Auth (admin token middleware)
Schema version alignment
Strict response shape checks from the planner
Enum canonicalization (unknown values get flagged, not silently passed through)
Date range, scope, and limit normalization
Broad-query confirmation before running expensive queries
Clarification-first behavior for ambiguous inputs

Failure behavior is always safe: upstream planner errors map to safe API errors, invalid planner output triggers a repair retry, and the final fallback returns a clarification-required response rather than malformed filters.
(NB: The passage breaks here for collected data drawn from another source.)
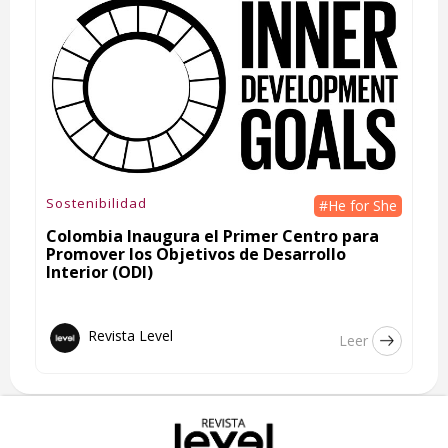
Sostenibilidad
#He for She
Colombia Inaugura el Primer Centro para
Promover los Objetivos de Desarrollo
Interior (ODI)
Revista Level
Leer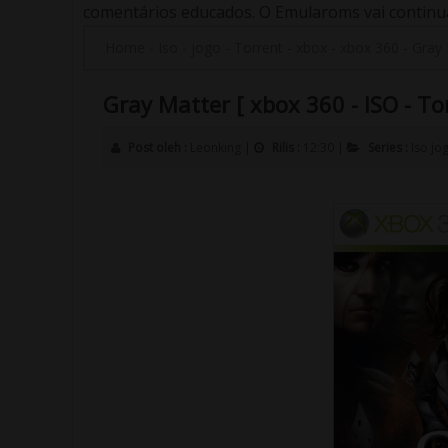
comentários educados. O Emularoms vai continuar
Home
-
Iso
-
jogo
-
Torrent
-
xbox
-
xbox 360
-
Gray 
Gray Matter [ xbox 360 - ISO - To
Post oleh :
Leonking
|
Rilis :
12:30
|
Series :
Iso
jo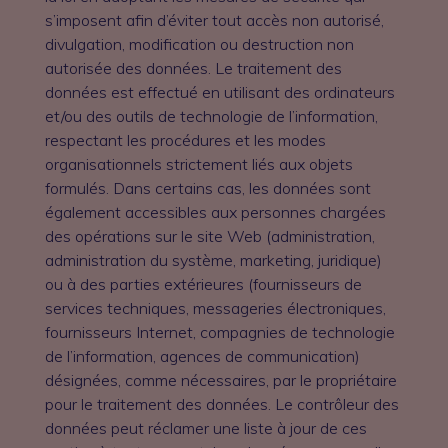
s’imposent afin d’éviter tout accès non autorisé,
divulgation, modification ou destruction non
autorisée des données. Le traitement des
données est effectué en utilisant des ordinateurs
et/ou des outils de technologie de l’information,
respectant les procédures et les modes
organisationnels strictement liés aux objets
formulés. Dans certains cas, les données sont
également accessibles aux personnes chargées
des opérations sur le site Web (administration,
administration du système, marketing, juridique)
ou à des parties extérieures (fournisseurs de
services techniques, messageries électroniques,
fournisseurs Internet, compagnies de technologie
de l’information, agences de communication)
désignées, comme nécessaires, par le propriétaire
pour le traitement des données. Le contrôleur des
données peut réclamer une liste à jour de ces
Performance Considerations

Already in place:

Pagination and max-limit controls
Constrained sort fields
Projection-based DB fetches (only fetch needed fields)
Parallel count + list query execution
Capped OR groups to avoid query explosion

Things I'd add next:

Index review for high-frequency filter fields (role, status, source, etc.)
Structured metrics and tracing around planner latency and normalization outcomes
Selective caching for repeated scoped analytics requests
Standardized error surfacing across all frontend fetch paths

Testing Strategy

Current test coverage includes:

Guard and normalization unit tests
Filter contract integrity tests (backend)
Planner intent accuracy tests (GenAI service)

Recommended additions:

End-to-end integration tests for clarification loops
Regression tests for merge vs. replace follow-up scenarios
Load tests for the broad-query confirmation path

Key Engineering Decisions

1. NL for intent, not execution

The model decides what the admin wants. The backend decides what actually runs. These are intentionally separate concerns.

2. Shared contract as source of truth

A versioned filter contract keeps all three layers aligned. When the contract changes, prompt drift and parser mismatches surface immediately.

3. Clarification-first over noisy results

If intent is ambiguous or unconstrained, the system asks before querying, not after returning confusing data.

4. Normalize everywhere

Normalization and validation happen at multiple system boundaries, not just once at entry. This makes the system robust to partial failures and model inconsistency.

Conclusion

NLQueryFlow works because it treats LLM output as a planning signal, not a direct data query.

The architecture balances:

Usability: natural language and fast multi-turn follow-ups
Correctness: contract-driven normalization and strict validation
Safety: clarification loops, auth, and guardrails at every layer
Scalability: deterministic backend execution with pagination and projection controls

If you extend something like this, keep the same principle: let AI propose intent, let deterministic services enforce truth.